Ik antwoord: een wet (en dit verdrag wordt bekrachtigd door een Nederlandse wet die het verdrag goedkeurt) dient het algemene nut of welzijn van de staat die de wet aanneemt (Summa Theologica I-II, Qaestio 90, Artikel 3). Dat algehele welzijn is het doel, de wet is het middel.
Het bepalen van een geschikt middel betreft degene aan wie het einddoel toebehoort. In het geval van een wet is dit ‘het algemeen’, oftewel het gehele volk.
Daarom is het afkondigen van een wet voorbehouden aan het gehele volk, of aan een plaatsvervanger van het gehele volk.

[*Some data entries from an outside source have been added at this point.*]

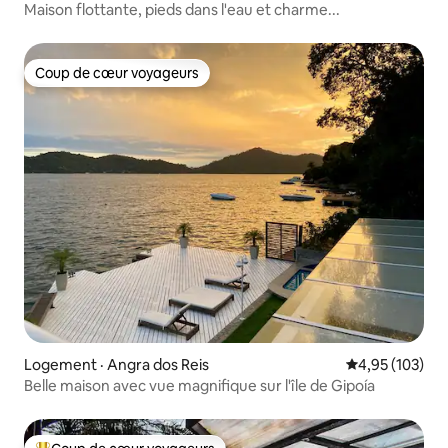
Maison flottante, pieds dans l'eau et charme...
Coup de cœur voyageurs
Coup de cœur voyageurs
Logement · Angra dos Reis
Note moyenne 
4,95 (103)
Belle maison avec vue magnifique sur l'île de Gipoía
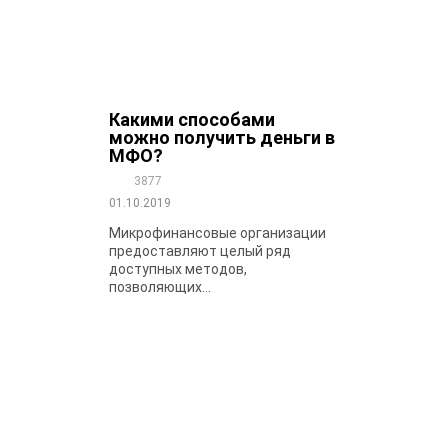
Какими способами
можно получить деньги в
МФО?
3877
01.10.2019
Микрофинансовые организации
предоставляют целый ряд
доступных методов,
позволяющих...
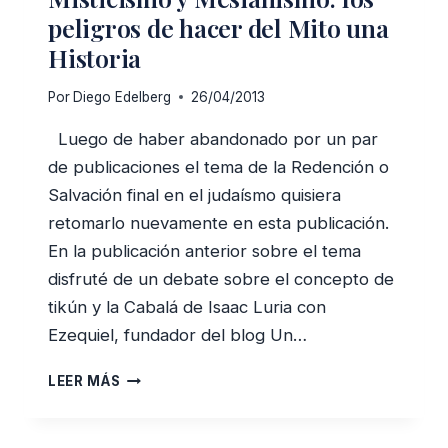
UTILIZO
peligros de hacer del Mito una
DIARIAMENTE
Historia
Por
Diego Edelberg
26/04/2013
Luego de haber abandonado por un par
de publicaciones el tema de la Redención o
Salvación final en el judaísmo quisiera
retomarlo nuevamente en esta publicación.
En la publicación anterior sobre el tema
disfruté de un debate sobre el concepto de
tikún y la Cabalá de Isaac Luria con
Ezequiel, fundador del blog Un…
MISTICISMO
LEER MÁS
Y
MESIANISMO:
LOS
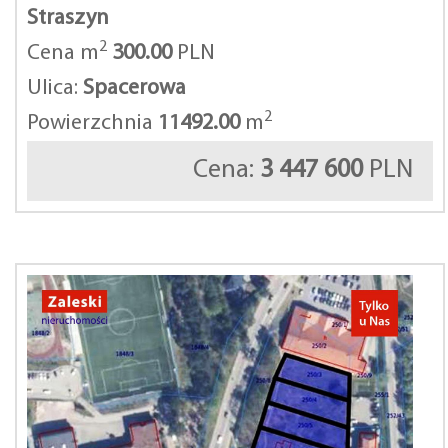
Straszyn
2
Cena m
300.00
PLN
Ulica:
Spacerowa
2
Powierzchnia
11492.00
m
Cena:
3 447 600
PLN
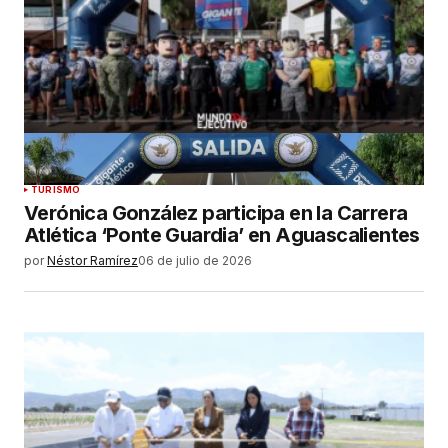
TURISMO
Verónica González participa en la Carrera
Atlética ‘Ponte Guardia’ en Aguascalientes
por
Néstor Ramírez
06 de julio de 2026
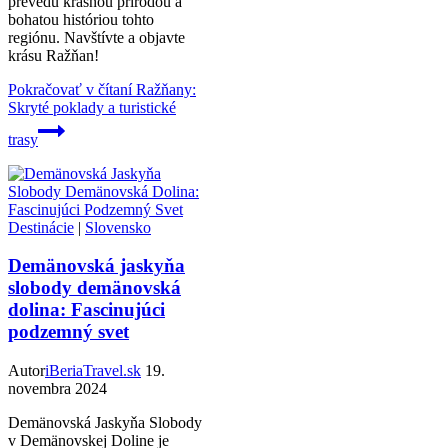
prevedú krásnou prírodou a
bohatou históriou tohto
regiónu. Navštívte a objavte
krásu Ražňan!
Pokračovať v čítaní
Ražňany:
Skryté poklady a turistické
trasy
Destinácie
|
Slovensko
Demänovská jaskyňa
slobody demänovská
dolina: Fascinujúci
podzemný svet
Autor
iBeriaTravel.sk
19.
novembra 2024
Demänovská Jaskyňa Slobody
v Demänovskej Doline je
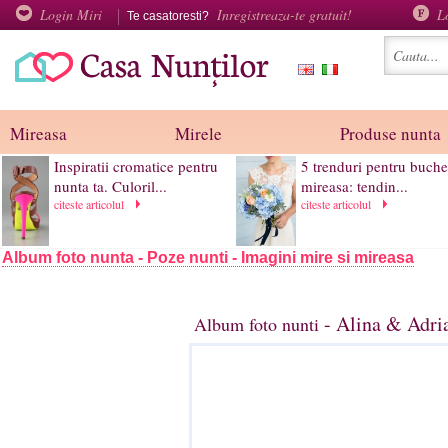
Login Miri
Inregistreaza-te gratuit!
L
Te casatoresti?
Mireasa
Mirele
Produse nunta
Inspiratii cromatice pentru
5 trenduri pentru buche
nunta ta. Culoril...
mireasa: tendin...
citeste articolul
citeste articolul
Album foto nunta - Poze nunti - Imagini mire si mireasa
- Alina & Adri
Album foto nunti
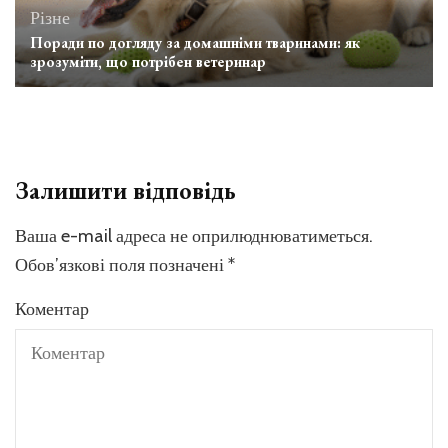
Різне
Поради по догляду за домашніми тваринами: як
зрозуміти, що потрібен ветеринар
Залишити відповідь
Ваша e-mail адреса не оприлюднюватиметься.
Обов’язкові поля позначені
*
Коментар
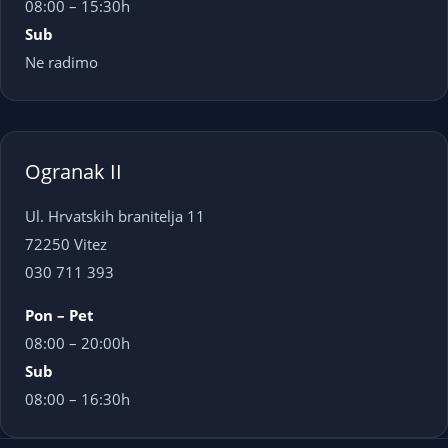
08:00 – 15:30h
Sub
Ne radimo
Ogranak II
Ul. Hrvatskih branitelja 11
72250 Vitez
030 711 393
Pon – Pet
08:00 – 20:00h
Sub
08:00 – 16:30h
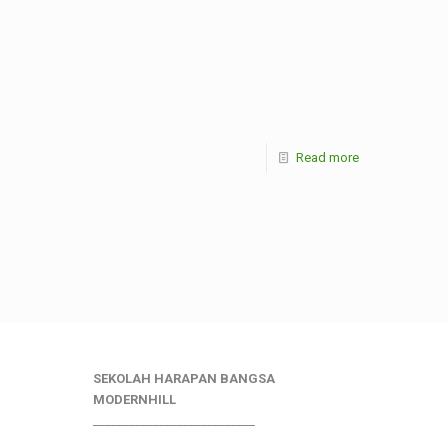
Read more
SEKOLAH HARAPAN BANGSA
MODERNHILL
___________________________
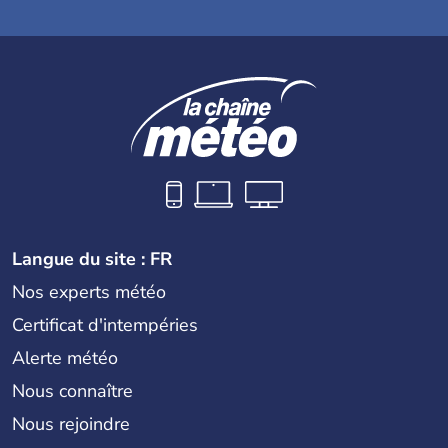
Langue du site : FR
Nos experts météo
Certificat d'intempéries
Alerte météo
Nous connaître
Nous rejoindre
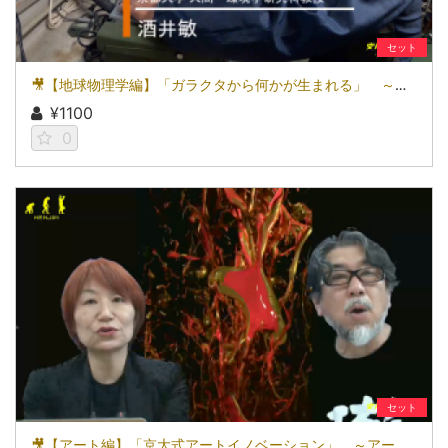
セット
🎥【地球物理学編】「ガラクタから何かが生まれる」 ～カオスの中の生存戦略～
¥1100
0
セット
🎥【アート編】「京大式アートイノベーション」 ～アートが新しい価値創造をする時代～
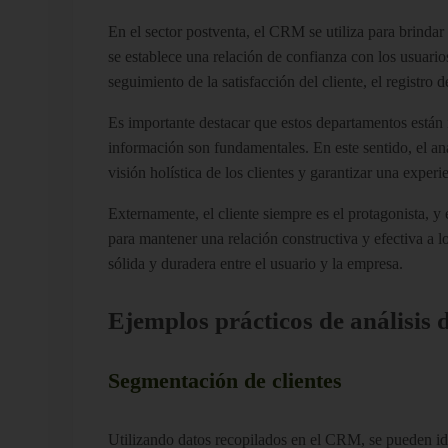
En el sector postventa, el CRM se utiliza para brindar 
se establece una relación de confianza con los usuarios
seguimiento de la satisfacción del cliente, el registro 
Es importante destacar que estos departamentos están 
información son fundamentales. En este sentido, el aná
visión holística de los clientes y garantizar una expe
Externamente, el cliente siempre es el protagonista, 
para mantener una relación constructiva y efectiva a lo
sólida y duradera entre el usuario y la empresa.
Ejemplos prácticos de análisis
Segmentación de clientes
Utilizando datos recopilados en el CRM, se pueden iden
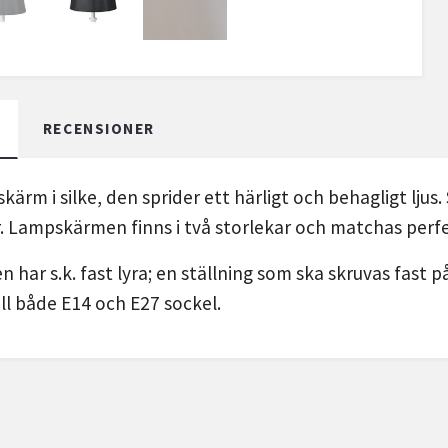
RECENSIONER
kärm i silke, den sprider ett härligt och behagligt ljus
r. Lampskärmen finns i två storlekar och matchas perf
har s.k. fast lyra; en ställning som ska skruvas fast 
ill både E14 och E27 sockel.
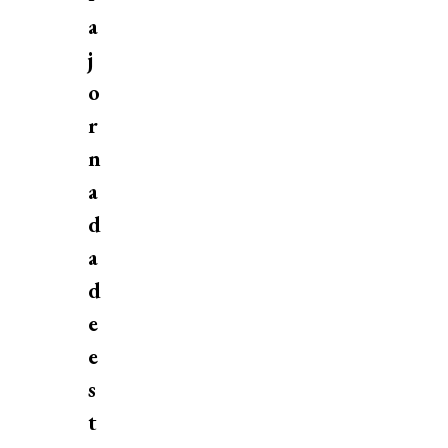
a
j
o
r
n
a
d
a
d
e
e
s
t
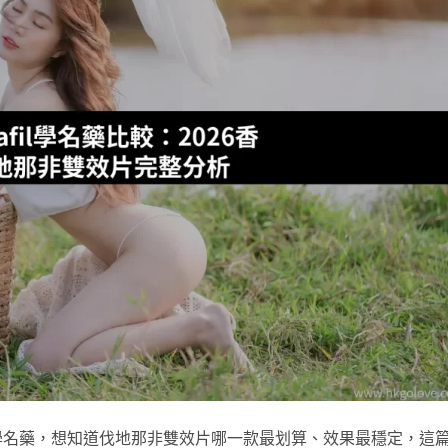
fil 學名藥，想知道伐地那非雙效片哪一款最划算、效果最穩定，這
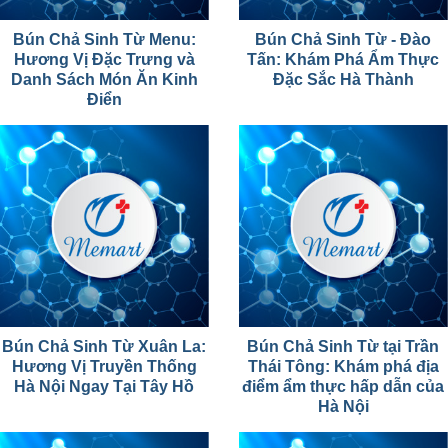
Bún Chả Sinh Từ Menu:
Bún Chả Sinh Từ - Đào
Hương Vị Đặc Trưng và
Tấn: Khám Phá Ẩm Thực
Danh Sách Món Ăn Kinh
Đặc Sắc Hà Thành
Điển
Bún Chả Sinh Từ Xuân La:
Bún Chả Sinh Từ tại Trần
Hương Vị Truyền Thống
Thái Tông: Khám phá địa
Hà Nội Ngay Tại Tây Hồ
điểm ẩm thực hấp dẫn của
Hà Nội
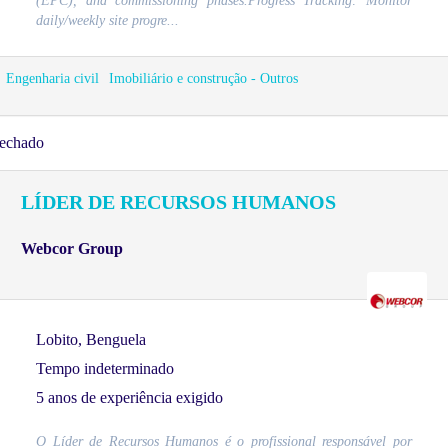
(EPC), and commissioning phases.Progress Tracking: Monitor
daily/weekly site progre...
Engenharia civil
Imobiliário e construção - Outros
echado
LÍDER DE RECURSOS HUMANOS
Webcor Group
Lobito, Benguela
Tempo indeterminado
5 anos de experiência exigido
O Líder de Recursos Humanos é o profissional responsável por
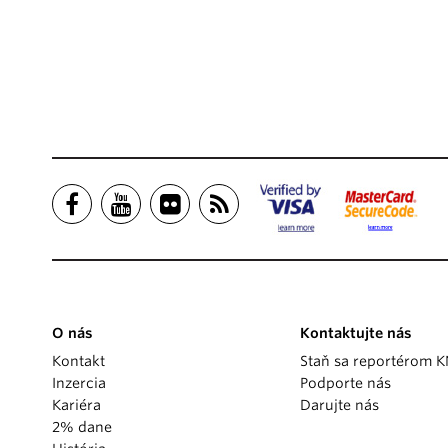
O nás
Kontaktujte nás
Kontakt
Staň sa reportérom 
Inzercia
Podporte nás
Kariéra
Darujte nás
2% dane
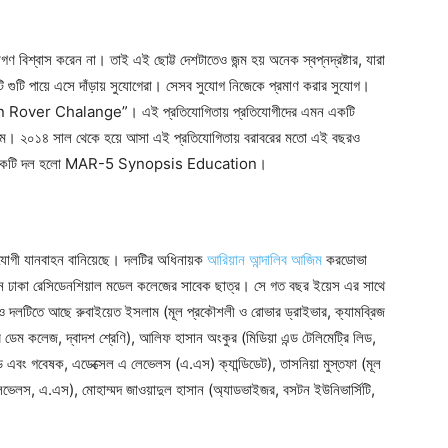
্টাগণ বিশ্বাস করেন না। তাই এই ছোট্ট দেশটাতেও জন্ম হয় অনেক স্বপ্নদ্রষ্টার, যারা
ই গুটি গুটি পায়ে এসে দাঁড়ায় সুযোগেরা। সেসব সুযোগ নিজেকে প্রমাণ করার সুযোগ।
over Chalange”। এই প্রতিযোগিতায় প্রতিযোগীদের এমন একটি
সক্ষম। ২০১৪ সাল থেকে হয়ে আসা এই প্রতিযোগিতায় বরাবরের মতো এই বছরও
মধ্যে একটি দল হলো MAR-5 Synopsis Education।
যোগী যানবাহন বানিয়েছে। দলটির অধিনায়ক
আরিয়ান আন্দালিব আজিম
করডোভা
য়ান ঢাকা রেসিডেনশিয়াল মডেল কলেজের সাবেক ছাত্র। সে গত বছর ইয়েস এর সাথে
ও দলটিতে আছে রুবাইয়েত ইসলাম (মূল প্রকৌশলী ও রোভার ড্রাইভার, ক্যামব্রিজ
ম কলেজ, দ্বাদশ শ্রেণি), আলিফ হাসান অংকুর (মিডিয়া এন্ড টেলিমেট্রি লিড,
লিড এবং গবেষক, এডেক্সেল এ লেভেলস (এ.এস) ক্যান্ডিডেট), তাসনিয়া মুস্তফা (মূল
লেভেলস, এ.এস), মোহাম্মদ জাওয়াদুল হাসান (অ্যাডভাইজর, বসটন ইউনিভার্সিটি,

Een wet is een maatregel van onze rede ten bate van het algemene welzijn (ST I-II, Q.90, 4). Als element van menselijke wetgeving neemt ze deel aan de Natuurwet. Deze is gebaseerd op het nastreven van het Goede en het vermijden van het Slechte. Als rationele wezens hebben wij via de Natuurwet deel aan de Eeuwige Wet, die onze natuurlijke neigingen hun juiste inhoud en doel geeft (ST I-II, Q. 91, 2).
Augustinus zegt (Over de Vrije Wil i,6) dat gematigde en verantwoordelijke mensen, die de meest zorgvuldige bewakers van het algemene welzijn zijn, het recht hebben hun bestuurders te kiezen. Alleen als ze dieven en schavuiten kiezen, kunnen ze dit recht kwijtspelen. Het is moeilijk vol te houden dat ons land wordt bestuurd door gekozen dieven en schavuiten, dus is het niet aannemelijk dat het beoordelen van wetten boven de macht van het volk gaat.
Verder bestaat het beste staatsbestuur volgens Aristoteles (Politiek ii,6) uit een mix van koningschap (één persoon die boven allen gesteld is), aristocratie (heerschappij van de besten) en democratie (regering door het volk). Het volk kiest daarbij zowel de koning als de aristocratische bestuurders.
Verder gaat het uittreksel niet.